Since only part of the material below is wanted, output exactly the lines from the one with "uma atividade diferente, confortos variados." up to and including the one with "encaixadas – Incentivam o".

===== Material supplied =====

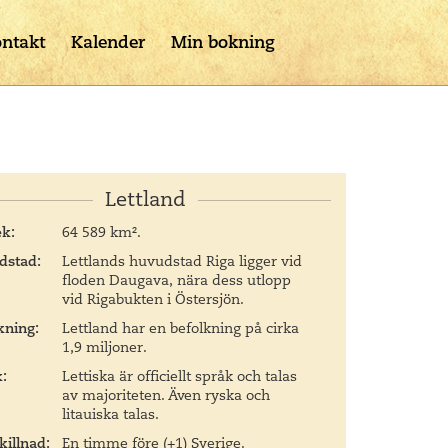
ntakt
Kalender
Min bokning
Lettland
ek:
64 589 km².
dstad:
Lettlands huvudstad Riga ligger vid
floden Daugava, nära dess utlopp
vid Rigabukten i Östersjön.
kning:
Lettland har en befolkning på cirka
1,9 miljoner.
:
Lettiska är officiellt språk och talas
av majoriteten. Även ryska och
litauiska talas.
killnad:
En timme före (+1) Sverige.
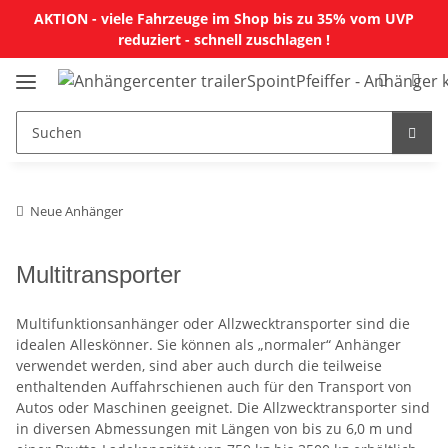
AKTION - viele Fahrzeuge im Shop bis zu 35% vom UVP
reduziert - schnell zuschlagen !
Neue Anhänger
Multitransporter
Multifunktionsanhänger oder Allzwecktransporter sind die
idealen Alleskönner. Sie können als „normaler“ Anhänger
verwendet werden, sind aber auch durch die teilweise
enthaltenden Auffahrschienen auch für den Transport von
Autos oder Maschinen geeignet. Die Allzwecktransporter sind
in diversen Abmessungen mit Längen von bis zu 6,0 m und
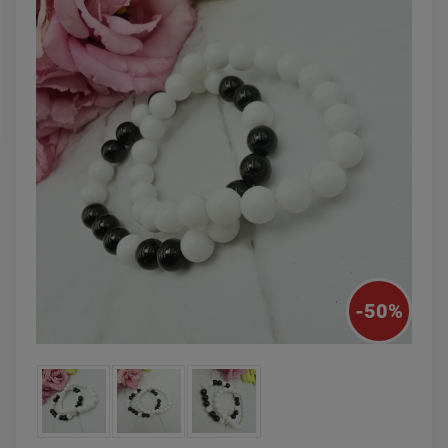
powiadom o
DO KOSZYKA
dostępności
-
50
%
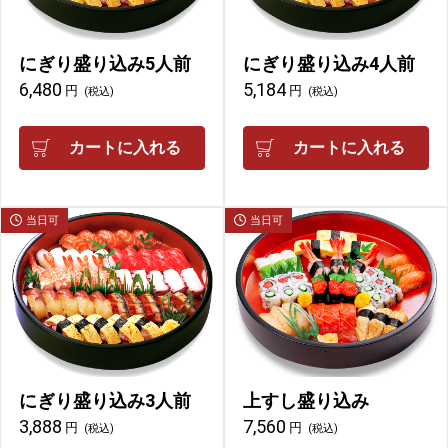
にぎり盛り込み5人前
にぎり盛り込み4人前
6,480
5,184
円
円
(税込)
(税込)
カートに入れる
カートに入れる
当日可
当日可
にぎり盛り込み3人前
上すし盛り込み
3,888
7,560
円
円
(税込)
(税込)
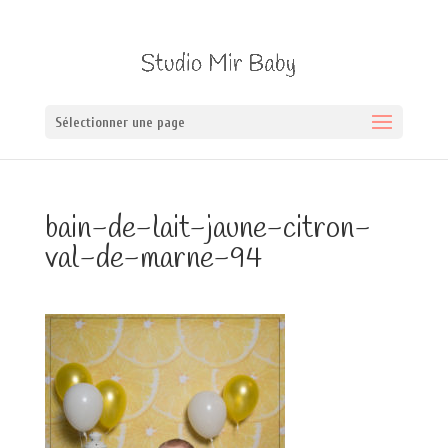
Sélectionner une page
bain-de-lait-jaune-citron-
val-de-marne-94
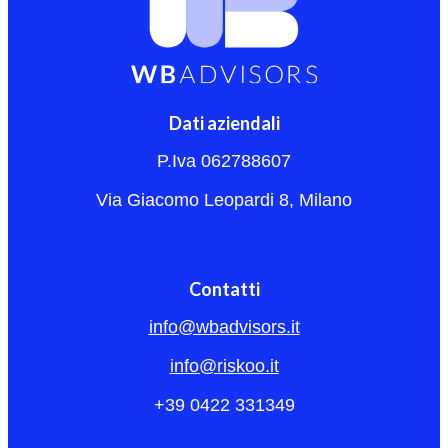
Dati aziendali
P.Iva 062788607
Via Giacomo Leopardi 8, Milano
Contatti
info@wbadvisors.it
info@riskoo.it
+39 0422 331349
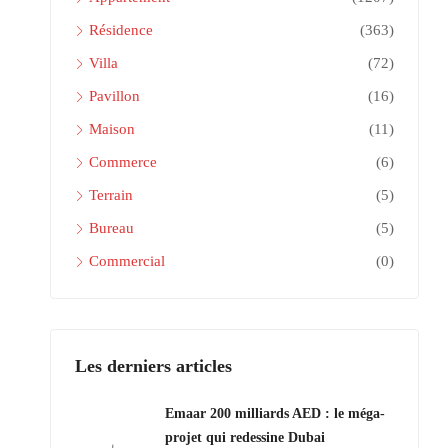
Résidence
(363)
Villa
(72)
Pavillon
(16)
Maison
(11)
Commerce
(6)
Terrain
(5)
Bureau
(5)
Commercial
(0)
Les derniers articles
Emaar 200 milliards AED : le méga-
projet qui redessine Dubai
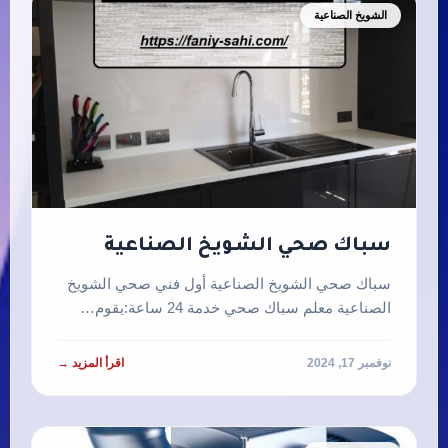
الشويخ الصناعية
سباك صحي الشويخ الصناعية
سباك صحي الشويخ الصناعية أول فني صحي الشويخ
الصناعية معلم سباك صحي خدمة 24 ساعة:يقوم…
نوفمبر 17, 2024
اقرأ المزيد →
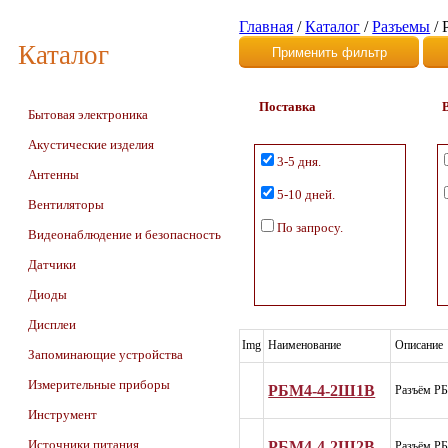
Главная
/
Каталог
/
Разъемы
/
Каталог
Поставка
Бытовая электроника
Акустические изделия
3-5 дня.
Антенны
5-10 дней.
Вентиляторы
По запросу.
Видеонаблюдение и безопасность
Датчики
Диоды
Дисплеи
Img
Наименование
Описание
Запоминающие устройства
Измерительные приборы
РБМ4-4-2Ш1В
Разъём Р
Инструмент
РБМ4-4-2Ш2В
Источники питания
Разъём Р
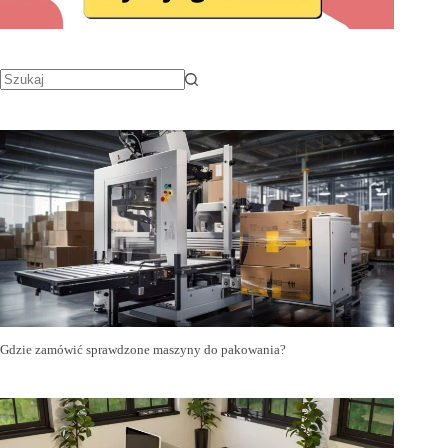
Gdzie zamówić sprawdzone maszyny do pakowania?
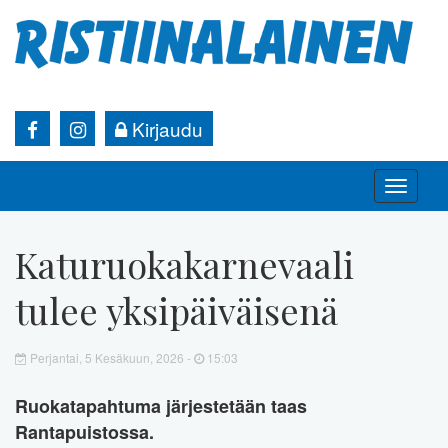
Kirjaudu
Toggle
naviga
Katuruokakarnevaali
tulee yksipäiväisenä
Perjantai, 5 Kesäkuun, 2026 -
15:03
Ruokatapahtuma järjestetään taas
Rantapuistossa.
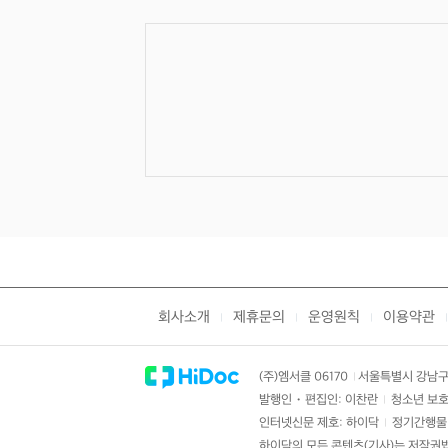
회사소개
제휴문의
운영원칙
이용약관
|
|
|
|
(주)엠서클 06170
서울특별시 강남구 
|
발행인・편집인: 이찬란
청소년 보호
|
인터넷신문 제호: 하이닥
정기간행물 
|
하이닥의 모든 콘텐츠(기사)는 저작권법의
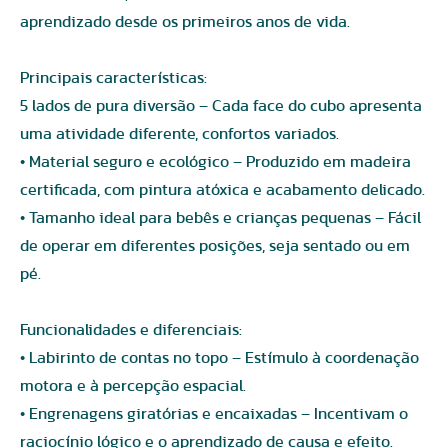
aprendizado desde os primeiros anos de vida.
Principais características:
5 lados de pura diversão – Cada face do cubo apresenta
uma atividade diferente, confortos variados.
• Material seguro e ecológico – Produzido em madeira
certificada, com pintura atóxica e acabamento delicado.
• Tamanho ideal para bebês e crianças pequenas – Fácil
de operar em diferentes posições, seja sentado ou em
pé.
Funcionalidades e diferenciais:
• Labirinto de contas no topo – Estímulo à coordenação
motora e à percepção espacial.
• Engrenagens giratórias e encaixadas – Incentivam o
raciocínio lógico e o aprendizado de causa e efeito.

=====
===== Material supplied =====

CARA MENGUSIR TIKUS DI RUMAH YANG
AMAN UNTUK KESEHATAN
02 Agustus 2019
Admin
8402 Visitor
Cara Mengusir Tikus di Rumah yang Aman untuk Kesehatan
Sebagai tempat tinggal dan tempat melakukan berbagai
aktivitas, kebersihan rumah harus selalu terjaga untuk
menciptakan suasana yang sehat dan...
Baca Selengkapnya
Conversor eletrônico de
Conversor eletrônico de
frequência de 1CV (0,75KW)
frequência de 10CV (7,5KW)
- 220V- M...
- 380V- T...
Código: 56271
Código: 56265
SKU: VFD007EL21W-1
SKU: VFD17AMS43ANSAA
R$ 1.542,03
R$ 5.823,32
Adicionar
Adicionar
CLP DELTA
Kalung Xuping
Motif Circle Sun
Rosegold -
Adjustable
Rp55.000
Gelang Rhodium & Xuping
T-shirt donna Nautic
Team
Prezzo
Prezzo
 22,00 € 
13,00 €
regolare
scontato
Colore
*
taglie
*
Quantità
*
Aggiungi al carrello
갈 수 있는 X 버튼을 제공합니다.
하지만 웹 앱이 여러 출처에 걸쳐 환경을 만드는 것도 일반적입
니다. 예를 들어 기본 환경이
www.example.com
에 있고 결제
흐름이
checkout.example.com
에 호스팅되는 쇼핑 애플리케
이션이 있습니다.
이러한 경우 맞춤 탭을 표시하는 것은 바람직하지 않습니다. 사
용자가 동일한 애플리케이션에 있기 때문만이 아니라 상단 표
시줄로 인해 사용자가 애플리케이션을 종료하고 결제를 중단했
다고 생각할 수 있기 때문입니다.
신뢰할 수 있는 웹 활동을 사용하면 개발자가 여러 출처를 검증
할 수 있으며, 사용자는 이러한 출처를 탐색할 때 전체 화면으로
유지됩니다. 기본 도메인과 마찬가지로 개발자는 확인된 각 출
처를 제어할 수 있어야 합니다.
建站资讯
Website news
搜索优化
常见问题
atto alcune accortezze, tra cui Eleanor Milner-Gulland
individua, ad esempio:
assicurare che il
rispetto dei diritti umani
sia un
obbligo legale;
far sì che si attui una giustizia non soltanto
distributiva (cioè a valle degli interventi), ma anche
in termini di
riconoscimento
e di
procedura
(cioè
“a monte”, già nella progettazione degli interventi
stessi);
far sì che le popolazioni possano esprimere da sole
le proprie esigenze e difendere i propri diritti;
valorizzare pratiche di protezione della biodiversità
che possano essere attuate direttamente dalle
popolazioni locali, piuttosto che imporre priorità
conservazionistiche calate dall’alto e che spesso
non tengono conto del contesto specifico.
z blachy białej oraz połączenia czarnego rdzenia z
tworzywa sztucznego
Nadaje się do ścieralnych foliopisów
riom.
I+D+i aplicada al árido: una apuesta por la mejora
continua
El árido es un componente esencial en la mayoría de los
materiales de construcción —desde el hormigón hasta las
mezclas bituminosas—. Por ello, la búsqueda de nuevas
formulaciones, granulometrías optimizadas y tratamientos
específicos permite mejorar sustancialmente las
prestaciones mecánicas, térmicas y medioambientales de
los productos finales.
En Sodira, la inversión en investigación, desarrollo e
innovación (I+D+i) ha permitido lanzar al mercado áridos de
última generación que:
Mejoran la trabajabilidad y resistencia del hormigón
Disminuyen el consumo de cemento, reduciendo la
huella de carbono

=====

§ Output for this task:
uma atividade diferente, confortos variados.
• Material seguro e ecológico – Produzido em madeira
certificada, com pintura atóxica e acabamento delicado.
• Tamanho ideal para bebês e crianças pequenas – Fácil
de operar em diferentes posições, seja sentado ou em
pé.
Funcionalidades e diferenciais:
• Labirinto de contas no topo – Estímulo à coordenação
motora e à percepção espacial.
• Engrenagens giratórias e encaixadas – Incentivam o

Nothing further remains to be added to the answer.